### Task directions
Beginning with the first line, please return the entries exactly through the line that contains "Фігуристка з РФ", and leave out all later lines.

Records contained in a dataset
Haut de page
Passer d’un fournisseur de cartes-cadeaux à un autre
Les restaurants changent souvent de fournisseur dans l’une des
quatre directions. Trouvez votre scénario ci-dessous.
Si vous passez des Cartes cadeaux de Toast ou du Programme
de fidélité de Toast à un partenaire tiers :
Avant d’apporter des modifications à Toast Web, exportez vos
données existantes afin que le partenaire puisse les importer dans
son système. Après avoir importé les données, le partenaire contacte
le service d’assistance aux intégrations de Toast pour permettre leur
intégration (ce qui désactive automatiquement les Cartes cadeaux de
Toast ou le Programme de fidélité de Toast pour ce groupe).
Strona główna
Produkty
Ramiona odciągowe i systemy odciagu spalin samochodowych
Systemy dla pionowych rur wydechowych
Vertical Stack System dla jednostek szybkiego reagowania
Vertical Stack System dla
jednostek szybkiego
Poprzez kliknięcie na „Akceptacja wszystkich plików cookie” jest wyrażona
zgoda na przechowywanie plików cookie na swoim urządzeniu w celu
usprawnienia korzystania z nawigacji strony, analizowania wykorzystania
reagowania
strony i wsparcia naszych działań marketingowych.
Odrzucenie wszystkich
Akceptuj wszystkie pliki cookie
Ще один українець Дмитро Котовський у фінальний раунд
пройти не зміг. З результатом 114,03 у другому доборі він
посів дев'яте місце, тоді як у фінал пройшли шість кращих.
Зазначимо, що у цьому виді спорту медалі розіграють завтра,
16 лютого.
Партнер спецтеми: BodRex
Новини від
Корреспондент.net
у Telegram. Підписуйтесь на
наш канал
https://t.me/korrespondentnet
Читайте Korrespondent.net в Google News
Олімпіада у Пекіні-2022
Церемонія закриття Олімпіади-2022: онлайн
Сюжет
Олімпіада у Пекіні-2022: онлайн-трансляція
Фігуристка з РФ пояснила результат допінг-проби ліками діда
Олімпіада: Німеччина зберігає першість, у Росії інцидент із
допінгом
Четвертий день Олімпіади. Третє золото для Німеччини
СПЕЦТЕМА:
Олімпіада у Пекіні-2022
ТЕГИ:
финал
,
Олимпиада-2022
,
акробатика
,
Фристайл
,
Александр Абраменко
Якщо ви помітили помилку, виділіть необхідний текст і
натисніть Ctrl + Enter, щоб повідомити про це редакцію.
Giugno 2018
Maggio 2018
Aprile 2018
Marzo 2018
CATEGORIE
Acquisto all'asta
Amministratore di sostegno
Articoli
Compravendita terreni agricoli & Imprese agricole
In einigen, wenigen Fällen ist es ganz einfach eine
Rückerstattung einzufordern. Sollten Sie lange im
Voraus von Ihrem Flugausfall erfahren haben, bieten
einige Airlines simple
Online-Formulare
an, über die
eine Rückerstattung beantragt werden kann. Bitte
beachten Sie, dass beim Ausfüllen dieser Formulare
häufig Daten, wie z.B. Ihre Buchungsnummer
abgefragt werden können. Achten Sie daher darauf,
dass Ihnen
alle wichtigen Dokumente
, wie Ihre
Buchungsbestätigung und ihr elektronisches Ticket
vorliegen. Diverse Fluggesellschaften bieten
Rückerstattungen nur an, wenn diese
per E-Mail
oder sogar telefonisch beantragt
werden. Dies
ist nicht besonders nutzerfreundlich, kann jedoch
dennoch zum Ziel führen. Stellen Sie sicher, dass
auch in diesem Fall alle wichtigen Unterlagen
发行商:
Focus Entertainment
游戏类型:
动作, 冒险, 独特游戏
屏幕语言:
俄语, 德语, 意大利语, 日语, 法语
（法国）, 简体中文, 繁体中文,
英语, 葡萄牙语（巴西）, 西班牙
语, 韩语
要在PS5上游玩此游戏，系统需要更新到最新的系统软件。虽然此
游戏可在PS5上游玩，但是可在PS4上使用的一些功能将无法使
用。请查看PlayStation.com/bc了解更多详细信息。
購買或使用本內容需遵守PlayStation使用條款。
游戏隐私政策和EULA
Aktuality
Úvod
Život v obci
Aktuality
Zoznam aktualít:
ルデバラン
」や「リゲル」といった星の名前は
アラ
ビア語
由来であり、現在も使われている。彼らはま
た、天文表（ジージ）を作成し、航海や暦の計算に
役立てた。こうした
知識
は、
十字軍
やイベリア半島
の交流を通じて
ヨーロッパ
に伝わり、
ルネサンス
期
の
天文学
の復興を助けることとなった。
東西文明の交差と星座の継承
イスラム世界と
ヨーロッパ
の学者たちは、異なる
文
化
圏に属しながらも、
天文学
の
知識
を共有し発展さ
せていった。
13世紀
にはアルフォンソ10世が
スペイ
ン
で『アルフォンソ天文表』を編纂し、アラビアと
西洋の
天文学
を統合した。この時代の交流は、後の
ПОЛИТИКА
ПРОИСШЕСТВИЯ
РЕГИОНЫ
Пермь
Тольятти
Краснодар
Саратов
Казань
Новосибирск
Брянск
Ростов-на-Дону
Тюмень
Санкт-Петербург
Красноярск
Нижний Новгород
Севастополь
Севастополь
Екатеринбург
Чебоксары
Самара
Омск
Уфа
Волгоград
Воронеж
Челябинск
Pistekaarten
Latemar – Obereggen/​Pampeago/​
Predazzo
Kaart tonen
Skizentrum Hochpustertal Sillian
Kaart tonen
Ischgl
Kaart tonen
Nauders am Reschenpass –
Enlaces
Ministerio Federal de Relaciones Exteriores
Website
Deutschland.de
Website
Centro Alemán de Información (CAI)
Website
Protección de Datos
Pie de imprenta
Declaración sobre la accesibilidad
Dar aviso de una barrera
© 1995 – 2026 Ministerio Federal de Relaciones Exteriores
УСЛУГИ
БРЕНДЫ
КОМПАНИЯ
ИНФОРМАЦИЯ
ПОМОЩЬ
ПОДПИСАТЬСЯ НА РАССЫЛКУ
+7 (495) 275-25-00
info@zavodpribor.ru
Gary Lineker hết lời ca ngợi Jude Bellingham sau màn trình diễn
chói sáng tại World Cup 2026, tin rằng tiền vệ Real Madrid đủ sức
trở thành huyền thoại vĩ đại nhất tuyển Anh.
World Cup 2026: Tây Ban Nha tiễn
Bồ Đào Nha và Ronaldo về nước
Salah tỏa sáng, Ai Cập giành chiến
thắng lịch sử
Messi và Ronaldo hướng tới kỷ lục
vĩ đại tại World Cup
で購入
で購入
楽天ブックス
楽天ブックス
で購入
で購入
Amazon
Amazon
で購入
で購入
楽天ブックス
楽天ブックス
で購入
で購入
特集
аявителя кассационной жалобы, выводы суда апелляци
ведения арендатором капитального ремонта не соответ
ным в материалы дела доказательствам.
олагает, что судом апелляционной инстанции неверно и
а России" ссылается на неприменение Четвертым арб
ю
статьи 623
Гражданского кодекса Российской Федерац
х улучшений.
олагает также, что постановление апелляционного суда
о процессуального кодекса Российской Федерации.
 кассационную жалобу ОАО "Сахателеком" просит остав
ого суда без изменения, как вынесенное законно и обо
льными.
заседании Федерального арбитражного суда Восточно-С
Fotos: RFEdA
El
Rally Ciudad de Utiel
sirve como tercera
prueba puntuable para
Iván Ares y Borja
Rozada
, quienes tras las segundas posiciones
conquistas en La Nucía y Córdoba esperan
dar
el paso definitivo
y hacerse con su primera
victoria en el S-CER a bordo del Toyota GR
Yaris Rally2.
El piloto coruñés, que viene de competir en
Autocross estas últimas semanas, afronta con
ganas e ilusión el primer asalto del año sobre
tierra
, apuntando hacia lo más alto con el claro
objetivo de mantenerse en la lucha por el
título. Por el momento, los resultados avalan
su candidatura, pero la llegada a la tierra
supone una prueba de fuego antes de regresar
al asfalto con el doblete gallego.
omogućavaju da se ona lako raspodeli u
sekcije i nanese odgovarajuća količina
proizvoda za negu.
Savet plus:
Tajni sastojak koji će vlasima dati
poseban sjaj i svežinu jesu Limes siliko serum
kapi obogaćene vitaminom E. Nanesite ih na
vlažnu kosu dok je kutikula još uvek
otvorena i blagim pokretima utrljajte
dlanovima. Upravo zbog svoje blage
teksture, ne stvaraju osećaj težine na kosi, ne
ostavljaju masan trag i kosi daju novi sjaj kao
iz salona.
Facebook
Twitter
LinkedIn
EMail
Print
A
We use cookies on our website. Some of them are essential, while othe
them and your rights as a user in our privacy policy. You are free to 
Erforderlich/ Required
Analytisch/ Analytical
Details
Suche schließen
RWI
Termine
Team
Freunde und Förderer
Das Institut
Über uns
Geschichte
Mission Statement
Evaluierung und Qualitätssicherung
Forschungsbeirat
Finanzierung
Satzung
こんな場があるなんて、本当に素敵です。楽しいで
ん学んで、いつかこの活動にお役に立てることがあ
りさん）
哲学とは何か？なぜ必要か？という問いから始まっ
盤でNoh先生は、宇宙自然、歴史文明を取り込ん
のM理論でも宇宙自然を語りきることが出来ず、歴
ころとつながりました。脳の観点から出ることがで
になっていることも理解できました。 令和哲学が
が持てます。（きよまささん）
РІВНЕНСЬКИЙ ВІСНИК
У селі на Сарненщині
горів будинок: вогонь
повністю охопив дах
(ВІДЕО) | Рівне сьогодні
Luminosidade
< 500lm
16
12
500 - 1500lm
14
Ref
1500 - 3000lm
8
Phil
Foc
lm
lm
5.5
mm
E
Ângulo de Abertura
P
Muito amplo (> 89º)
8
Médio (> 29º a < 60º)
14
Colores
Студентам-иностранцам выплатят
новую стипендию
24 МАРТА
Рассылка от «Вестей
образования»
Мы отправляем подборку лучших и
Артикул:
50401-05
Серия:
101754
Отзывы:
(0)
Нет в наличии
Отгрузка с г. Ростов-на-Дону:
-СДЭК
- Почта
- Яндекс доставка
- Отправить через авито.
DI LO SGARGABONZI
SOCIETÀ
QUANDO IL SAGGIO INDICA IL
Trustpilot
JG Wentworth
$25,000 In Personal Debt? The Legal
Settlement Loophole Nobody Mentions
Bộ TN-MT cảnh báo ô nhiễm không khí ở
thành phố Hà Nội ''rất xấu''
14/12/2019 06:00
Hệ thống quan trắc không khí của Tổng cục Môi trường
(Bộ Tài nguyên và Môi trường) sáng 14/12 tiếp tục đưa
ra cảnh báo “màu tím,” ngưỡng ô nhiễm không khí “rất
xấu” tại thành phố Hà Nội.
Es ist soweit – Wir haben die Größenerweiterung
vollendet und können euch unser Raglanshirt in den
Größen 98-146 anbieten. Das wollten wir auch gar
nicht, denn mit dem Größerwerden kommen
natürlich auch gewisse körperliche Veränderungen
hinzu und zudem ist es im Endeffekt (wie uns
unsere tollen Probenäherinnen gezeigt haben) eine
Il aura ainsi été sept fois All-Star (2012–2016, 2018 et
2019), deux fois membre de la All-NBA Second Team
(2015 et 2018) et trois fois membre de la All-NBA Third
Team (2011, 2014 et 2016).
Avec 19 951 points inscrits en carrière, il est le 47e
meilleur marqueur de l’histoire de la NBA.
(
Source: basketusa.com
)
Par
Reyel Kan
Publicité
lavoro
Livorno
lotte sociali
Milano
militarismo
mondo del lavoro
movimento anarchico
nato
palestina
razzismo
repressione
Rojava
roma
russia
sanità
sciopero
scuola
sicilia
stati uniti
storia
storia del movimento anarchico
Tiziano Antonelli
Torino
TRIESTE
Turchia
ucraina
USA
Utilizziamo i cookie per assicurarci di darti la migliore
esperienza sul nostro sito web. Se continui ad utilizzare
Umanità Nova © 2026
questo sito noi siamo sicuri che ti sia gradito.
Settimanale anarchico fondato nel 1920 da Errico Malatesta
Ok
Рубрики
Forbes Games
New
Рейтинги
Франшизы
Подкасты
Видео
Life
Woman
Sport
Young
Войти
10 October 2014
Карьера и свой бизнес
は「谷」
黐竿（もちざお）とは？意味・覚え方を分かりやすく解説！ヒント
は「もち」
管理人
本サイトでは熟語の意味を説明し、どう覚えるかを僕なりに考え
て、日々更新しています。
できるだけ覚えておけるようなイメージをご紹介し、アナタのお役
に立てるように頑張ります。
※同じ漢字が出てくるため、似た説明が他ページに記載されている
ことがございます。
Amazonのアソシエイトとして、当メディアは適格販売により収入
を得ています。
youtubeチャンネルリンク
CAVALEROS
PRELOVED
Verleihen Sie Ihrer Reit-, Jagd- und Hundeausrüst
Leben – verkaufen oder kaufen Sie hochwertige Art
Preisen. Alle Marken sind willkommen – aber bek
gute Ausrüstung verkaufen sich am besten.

### Answer section
Haut de page
Passer d’un fournisseur de cartes-cadeaux à un autre
Les restaurants changent souvent de fournisseur dans l’une des
quatre directions. Trouvez votre scénario ci-dessous.
Si vous passez des Cartes cadeaux de Toast ou du Programme
de fidélité de Toast à un partenaire tiers :
Avant d’apporter des modifications à Toast Web, exportez vos
données existantes afin que le partenaire puisse les importer dans
son système. Après avoir importé les données, le partenaire contacte
le service d’assistance aux intégrations de Toast pour permettre leur
intégration (ce qui désactive automatiquement les Cartes cadeaux de
Toast ou le Programme de fidélité de Toast pour ce groupe).
Strona główna
Produkty
Ramiona odciągowe i systemy odciagu spalin samochodowych
Systemy dla pionowych rur wydechowych
Vertical Stack System dla jednostek szybkiego reagowania
Vertical Stack System dla
jednostek szybkiego
Poprzez kliknięcie na „Akceptacja wszystkich plików cookie” jest wyrażona
zgoda na przechowywanie plików cookie na swoim urządzeniu w celu
usprawnienia korzystania z nawigacji strony, analizowania wykorzystania
reagowania
strony i wsparcia naszych działań marketingowych.
Odrzucenie wszystkich
Akceptuj wszystkie pliki cookie
Ще один українець Дмитро Котовський у фінальний раунд
пройти не зміг. З результатом 114,03 у другому доборі він
посів дев'яте місце, тоді як у фінал пройшли шість кращих.
Зазначимо, що у цьому виді спорту медалі розіграють завтра,
16 лютого.
Партнер спецтеми: BodRex
Новини від
Корреспондент.net
у Telegram. Підписуйтесь на
наш канал
https://t.me/korrespondentnet
Читайте Korrespondent.net в Google News
Олімпіада у Пекіні-2022
Церемонія закриття Олімпіади-2022: онлайн
Сюжет
Олімпіада у Пекіні-2022: онлайн-трансляція
Фігуристка з РФ пояснила результат допінг-проби ліками діда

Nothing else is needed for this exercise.